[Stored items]

· · · ·

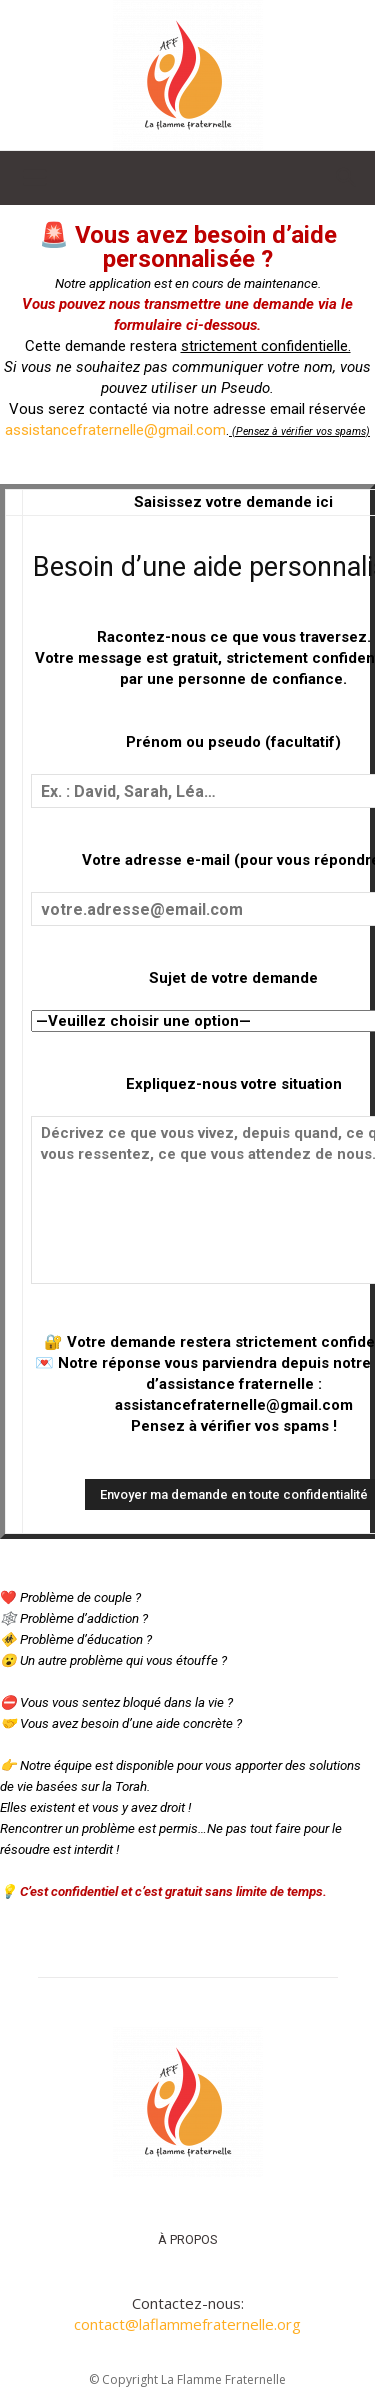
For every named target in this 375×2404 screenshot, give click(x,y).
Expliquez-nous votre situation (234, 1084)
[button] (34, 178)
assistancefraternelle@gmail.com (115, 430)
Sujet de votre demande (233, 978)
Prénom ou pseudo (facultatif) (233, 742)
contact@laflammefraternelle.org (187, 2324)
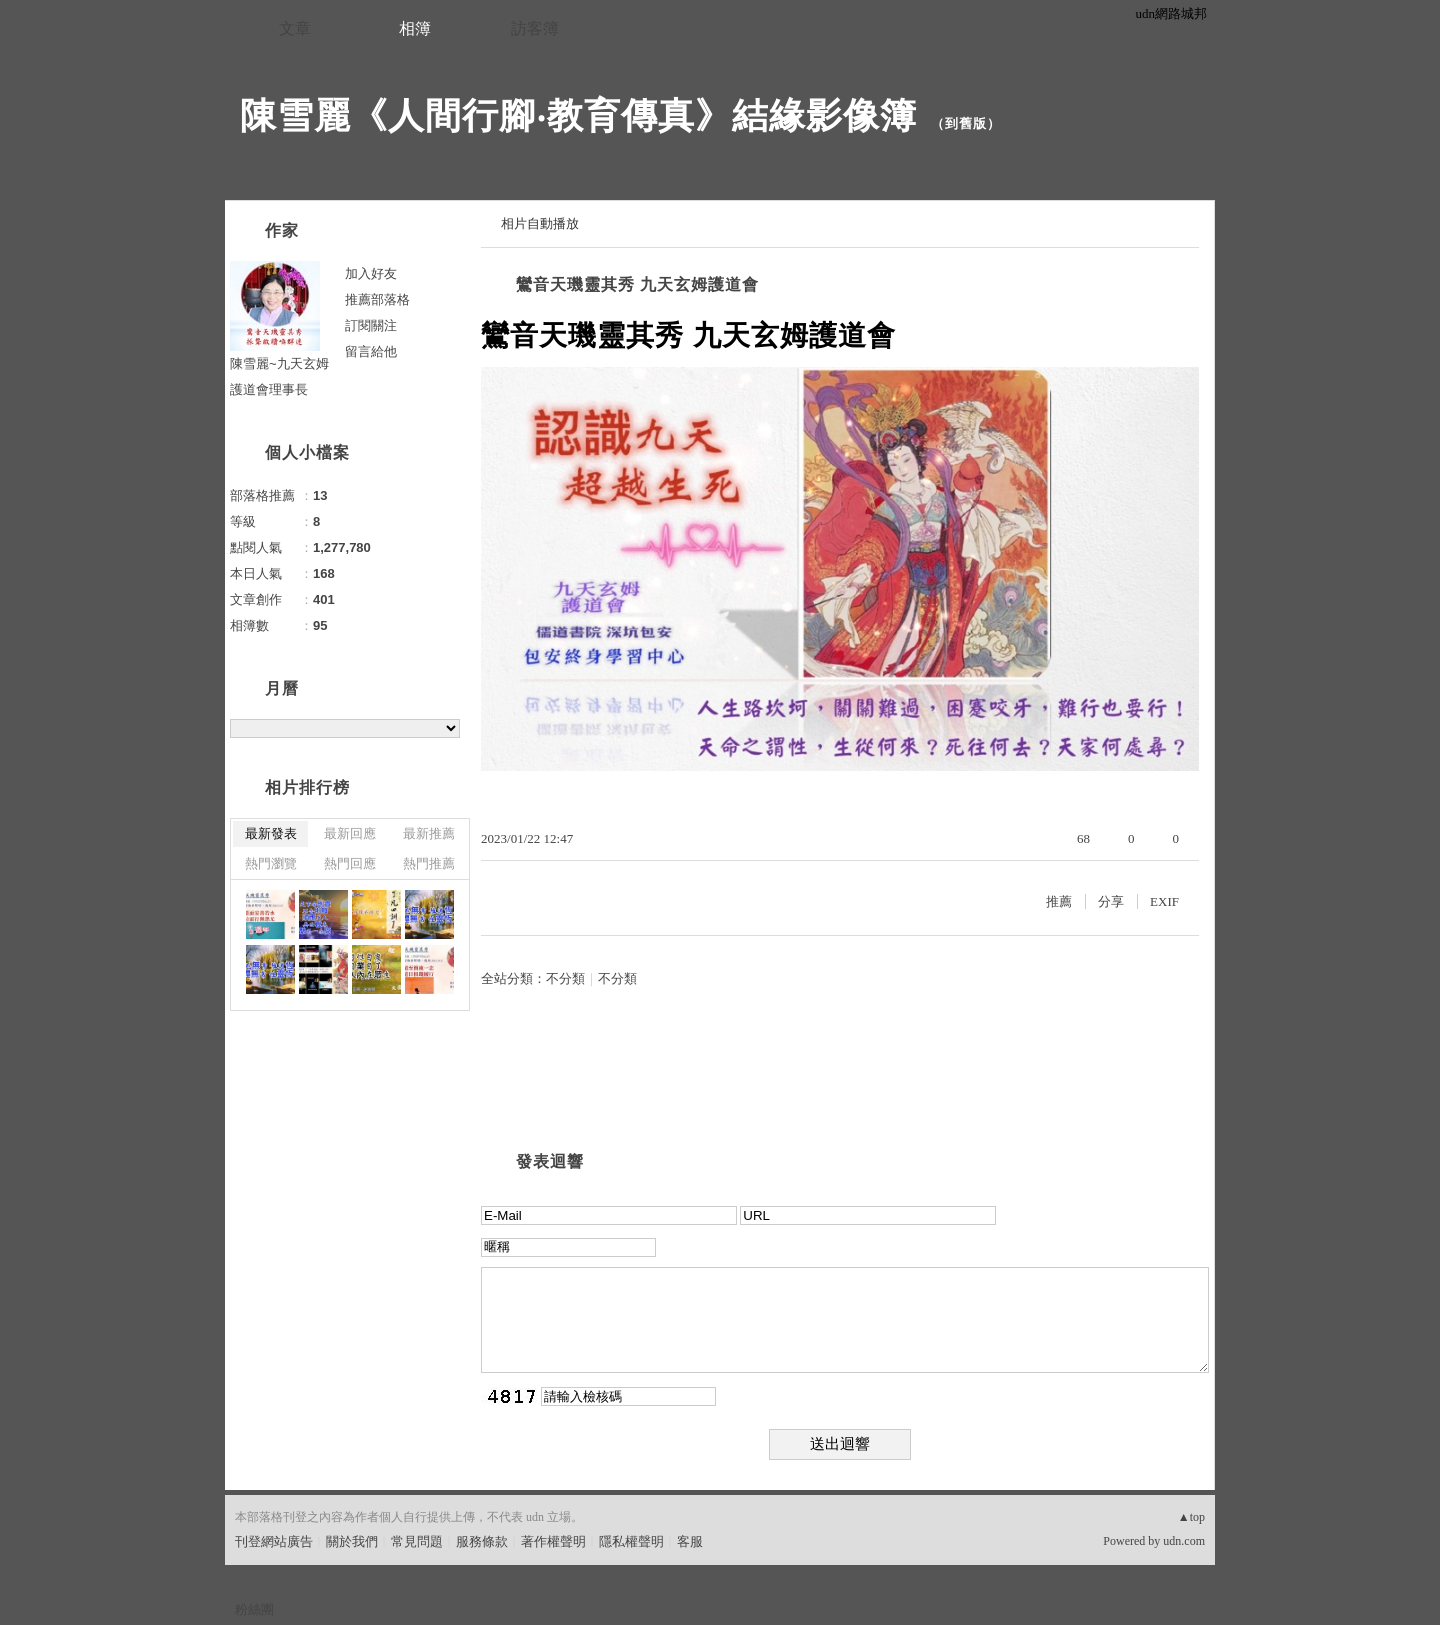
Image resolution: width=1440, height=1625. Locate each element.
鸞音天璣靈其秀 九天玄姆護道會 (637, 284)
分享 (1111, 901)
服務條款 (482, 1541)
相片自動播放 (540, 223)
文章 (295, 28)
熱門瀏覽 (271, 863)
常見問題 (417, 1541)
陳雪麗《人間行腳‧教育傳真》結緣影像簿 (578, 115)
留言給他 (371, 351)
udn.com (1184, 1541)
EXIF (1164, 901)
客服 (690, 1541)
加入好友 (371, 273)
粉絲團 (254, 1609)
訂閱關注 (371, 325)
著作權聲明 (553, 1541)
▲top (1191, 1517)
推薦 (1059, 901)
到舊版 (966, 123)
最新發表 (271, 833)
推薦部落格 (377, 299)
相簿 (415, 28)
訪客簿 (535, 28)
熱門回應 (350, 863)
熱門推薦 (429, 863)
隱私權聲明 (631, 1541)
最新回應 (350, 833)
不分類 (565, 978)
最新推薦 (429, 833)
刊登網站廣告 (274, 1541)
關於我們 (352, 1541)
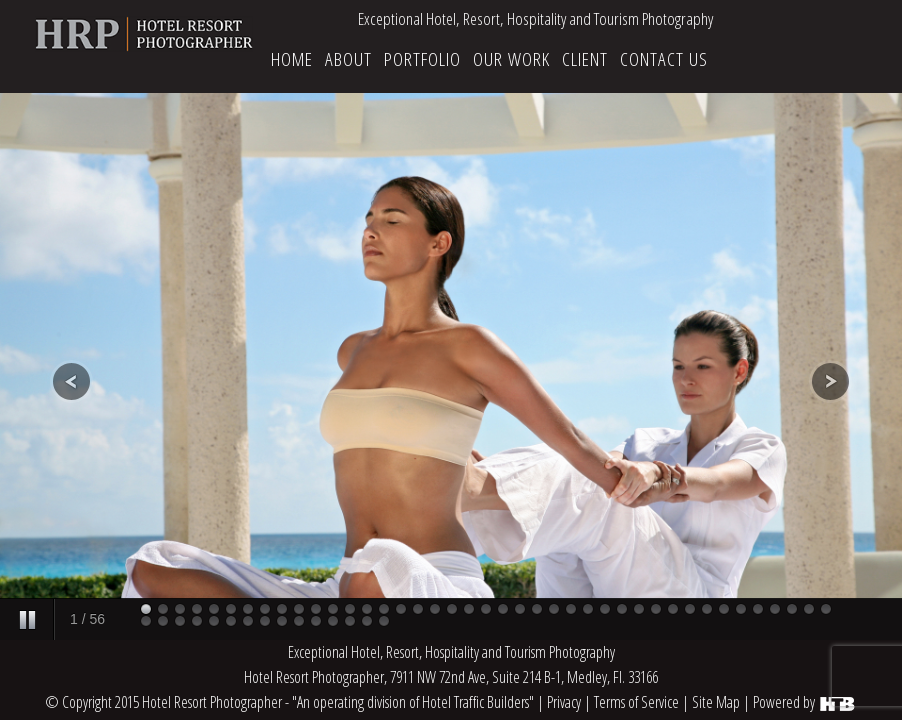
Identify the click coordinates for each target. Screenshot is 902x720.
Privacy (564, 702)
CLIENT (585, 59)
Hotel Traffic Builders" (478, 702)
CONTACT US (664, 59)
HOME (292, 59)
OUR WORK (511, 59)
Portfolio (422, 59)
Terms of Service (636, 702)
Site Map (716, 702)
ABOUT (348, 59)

· · · ·

- DESCRIPTION OF THE TASK: Omitting all pictures, retype exactly the lines from the line containing "[button] (34, 178)" down to the last line above, both ends included.

- WRITTEN RESPONSE:
[button] (34, 178)
assistancefraternelle@gmail.com (115, 430)
Sujet de votre demande (233, 978)
Prénom ou pseudo (facultatif) (233, 742)
contact@laflammefraternelle.org (187, 2324)
Image resolution: width=1440, height=1625. Locate each element.
鸞音天璣靈其秀 九天玄姆護道會 (637, 284)
分享 (1111, 901)
服務條款 (482, 1541)
相片自動播放 (540, 223)
文章 (295, 28)
熱門瀏覽 (271, 863)
常見問題 (417, 1541)
陳雪麗《人間行腳‧教育傳真》結緣影像簿 (578, 115)
留言給他 (371, 351)
udn.com (1184, 1541)
EXIF (1164, 901)
客服 (690, 1541)
加入好友 (371, 273)
粉絲團 (254, 1609)
訂閱關注 (371, 325)
著作權聲明 (553, 1541)
▲top (1191, 1517)
推薦 (1059, 901)
到舊版 (966, 123)
最新發表 (271, 833)
推薦部落格 (377, 299)
相簿 (415, 28)
訪客簿 (535, 28)
熱門回應 (350, 863)
熱門推薦 (429, 863)
隱私權聲明 (631, 1541)
最新回應 (350, 833)
不分類 (565, 978)
最新推薦 (429, 833)
刊登網站廣告 (274, 1541)
關於我們 (352, 1541)
Identify the click coordinates for each target. Screenshot is 902x720.
Privacy (564, 702)
CLIENT (585, 59)
Hotel Traffic Builders" (478, 702)
CONTACT US (664, 59)
HOME (292, 59)
OUR WORK (511, 59)
Portfolio (422, 59)
Terms of Service (636, 702)
Site Map (716, 702)
ABOUT (348, 59)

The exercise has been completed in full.